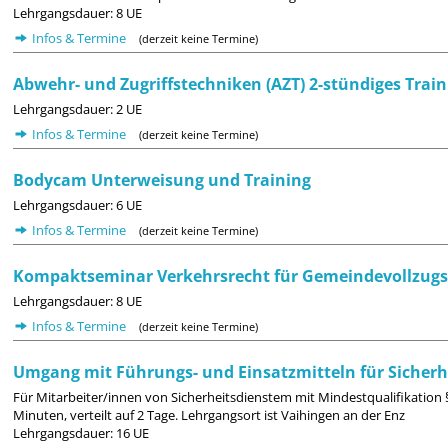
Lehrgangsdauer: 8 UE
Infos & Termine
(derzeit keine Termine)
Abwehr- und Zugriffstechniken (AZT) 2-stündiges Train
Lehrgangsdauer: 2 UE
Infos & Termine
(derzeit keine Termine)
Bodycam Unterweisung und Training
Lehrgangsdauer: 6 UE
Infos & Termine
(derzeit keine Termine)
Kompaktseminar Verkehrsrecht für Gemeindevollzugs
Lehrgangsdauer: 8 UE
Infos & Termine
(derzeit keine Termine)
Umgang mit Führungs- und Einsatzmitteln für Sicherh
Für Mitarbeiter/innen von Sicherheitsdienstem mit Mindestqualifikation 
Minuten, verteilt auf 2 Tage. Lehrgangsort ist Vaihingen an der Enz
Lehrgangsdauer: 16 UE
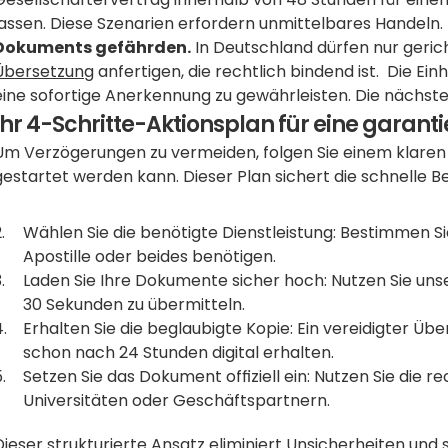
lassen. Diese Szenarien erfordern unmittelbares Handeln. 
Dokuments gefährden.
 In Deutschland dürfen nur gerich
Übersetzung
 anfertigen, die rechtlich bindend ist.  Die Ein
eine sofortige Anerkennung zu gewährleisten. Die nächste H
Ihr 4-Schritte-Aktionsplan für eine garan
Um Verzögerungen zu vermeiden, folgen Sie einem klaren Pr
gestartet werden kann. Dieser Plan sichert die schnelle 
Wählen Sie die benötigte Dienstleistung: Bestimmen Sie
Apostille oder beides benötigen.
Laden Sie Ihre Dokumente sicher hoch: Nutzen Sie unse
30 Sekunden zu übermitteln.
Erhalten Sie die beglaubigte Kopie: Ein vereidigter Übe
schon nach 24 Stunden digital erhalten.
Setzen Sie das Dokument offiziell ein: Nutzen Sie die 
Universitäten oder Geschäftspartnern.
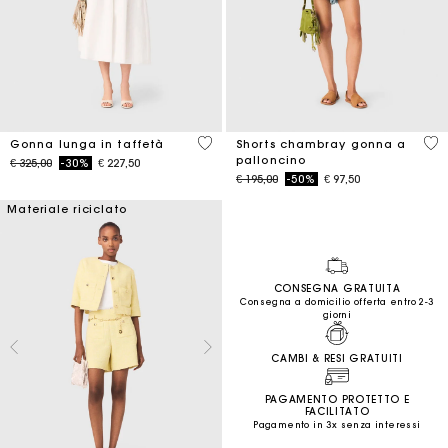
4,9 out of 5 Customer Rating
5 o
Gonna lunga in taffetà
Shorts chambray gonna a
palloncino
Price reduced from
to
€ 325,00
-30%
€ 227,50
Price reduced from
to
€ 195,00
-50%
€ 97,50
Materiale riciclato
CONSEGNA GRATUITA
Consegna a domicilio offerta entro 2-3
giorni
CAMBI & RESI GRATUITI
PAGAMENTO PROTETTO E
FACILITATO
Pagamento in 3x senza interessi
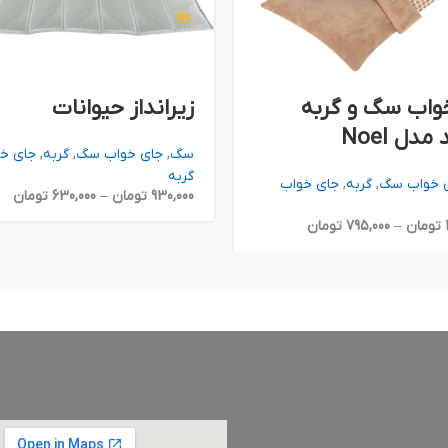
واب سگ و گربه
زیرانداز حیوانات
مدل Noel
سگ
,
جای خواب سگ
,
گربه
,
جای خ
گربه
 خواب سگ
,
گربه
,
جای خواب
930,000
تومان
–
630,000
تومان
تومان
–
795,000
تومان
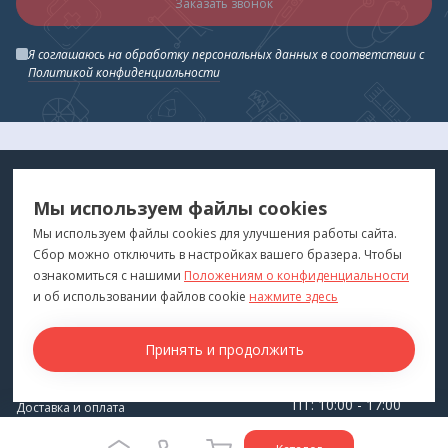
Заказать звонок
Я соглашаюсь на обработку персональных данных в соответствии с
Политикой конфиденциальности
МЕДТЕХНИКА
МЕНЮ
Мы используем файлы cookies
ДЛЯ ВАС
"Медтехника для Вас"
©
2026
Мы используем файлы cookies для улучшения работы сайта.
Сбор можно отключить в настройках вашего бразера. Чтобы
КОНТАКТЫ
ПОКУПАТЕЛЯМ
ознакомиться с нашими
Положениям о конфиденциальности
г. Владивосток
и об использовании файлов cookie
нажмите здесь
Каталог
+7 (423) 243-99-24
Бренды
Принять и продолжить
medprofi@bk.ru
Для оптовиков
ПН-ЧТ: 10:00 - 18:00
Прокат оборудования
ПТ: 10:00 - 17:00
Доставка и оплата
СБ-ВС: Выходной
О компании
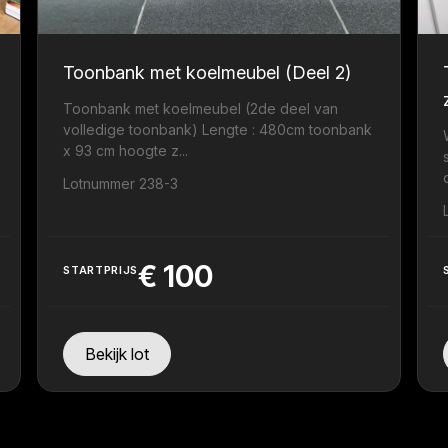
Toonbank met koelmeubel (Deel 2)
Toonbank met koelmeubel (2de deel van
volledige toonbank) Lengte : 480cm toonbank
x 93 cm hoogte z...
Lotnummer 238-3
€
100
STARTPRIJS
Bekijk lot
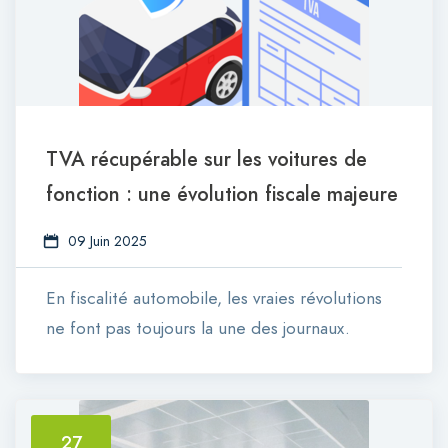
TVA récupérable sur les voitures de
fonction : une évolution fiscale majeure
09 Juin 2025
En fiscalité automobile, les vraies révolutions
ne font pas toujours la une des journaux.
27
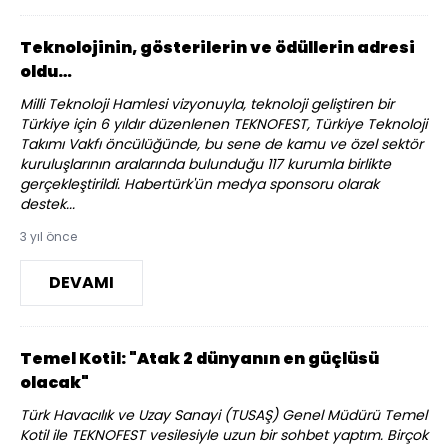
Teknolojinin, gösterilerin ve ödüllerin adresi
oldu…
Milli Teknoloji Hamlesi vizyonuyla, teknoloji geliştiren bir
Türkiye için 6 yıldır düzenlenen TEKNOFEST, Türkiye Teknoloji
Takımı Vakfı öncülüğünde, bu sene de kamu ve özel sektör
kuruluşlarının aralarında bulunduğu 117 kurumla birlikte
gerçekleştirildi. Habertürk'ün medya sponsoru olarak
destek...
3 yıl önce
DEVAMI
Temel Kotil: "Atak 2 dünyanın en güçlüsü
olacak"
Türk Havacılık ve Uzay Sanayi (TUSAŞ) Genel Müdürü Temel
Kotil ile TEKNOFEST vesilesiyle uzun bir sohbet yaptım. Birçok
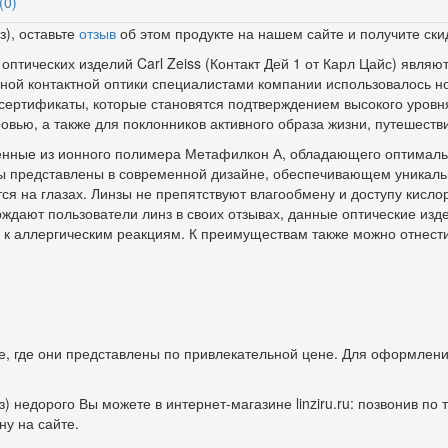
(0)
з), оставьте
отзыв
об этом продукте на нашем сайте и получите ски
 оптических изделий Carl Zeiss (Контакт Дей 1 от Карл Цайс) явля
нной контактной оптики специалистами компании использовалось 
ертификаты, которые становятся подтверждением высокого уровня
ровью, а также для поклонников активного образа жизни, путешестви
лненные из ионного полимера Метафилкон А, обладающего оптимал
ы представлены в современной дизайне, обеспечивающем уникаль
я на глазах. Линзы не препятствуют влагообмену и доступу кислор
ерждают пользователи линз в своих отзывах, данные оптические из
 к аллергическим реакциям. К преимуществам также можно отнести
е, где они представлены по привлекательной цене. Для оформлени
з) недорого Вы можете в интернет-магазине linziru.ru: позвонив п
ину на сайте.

■ ■ ■ ■

Aim of the task: I'd like the lines above repeated exactly, from the one that contains "Dokuments gefährden." through the one that contains "Положениям о конфиденциальности", with no pictures.

Task answer:
Dokuments gefährden.
 In Deutschland dürfen nur gerich
Übersetzung
 anfertigen, die rechtlich bindend ist.  Die Ein
eine sofortige Anerkennung zu gewährleisten. Die nächste H
Ihr 4-Schritte-Aktionsplan für eine garan
Um Verzögerungen zu vermeiden, folgen Sie einem klaren Pr
gestartet werden kann. Dieser Plan sichert die schnelle 
Wählen Sie die benötigte Dienstleistung: Bestimmen Sie
Apostille oder beides benötigen.
Laden Sie Ihre Dokumente sicher hoch: Nutzen Sie unse
30 Sekunden zu übermitteln.
Erhalten Sie die beglaubigte Kopie: Ein vereidigter Übe
schon nach 24 Stunden digital erhalten.
Setzen Sie das Dokument offiziell ein: Nutzen Sie die 
Universitäten oder Geschäftspartnern.
4,9 out of 5 Customer Rating
5 o
Gonna lunga in taffetà
Shorts chambray gonna a
palloncino
Price reduced from
to
€ 325,00
-30%
€ 227,50
Price reduced from
to
€ 195,00
-50%
€ 97,50
Materiale riciclato
CONSEGNA GRATUITA
Consegna a domicilio offerta entro 2-3
giorni
CAMBI & RESI GRATUITI
PAGAMENTO PROTETTO E
FACILITATO
Pagamento in 3x senza interessi
واب سگ و گربه
زیرانداز حیوانات
مدل Noel
سگ
,
جای خواب سگ
,
گربه
,
جای خ
گربه
 خواب سگ
,
گربه
,
جای خواب
930,000
تومان
–
630,000
تومان
تومان
–
795,000
تومان
Заказать звонок
Я соглашаюсь на обработку персональных данных в соответствии с
Политикой конфиденциальности
МЕДТЕХНИКА
МЕНЮ
Мы используем файлы cookies
ДЛЯ ВАС
"Медтехника для Вас"
©
2026
Мы используем файлы cookies для улучшения работы сайта.
Сбор можно отключить в настройках вашего бразера. Чтобы
КОНТАКТЫ
ПОКУПАТЕЛЯМ
ознакомиться с нашими
Положениям о конфиденциальности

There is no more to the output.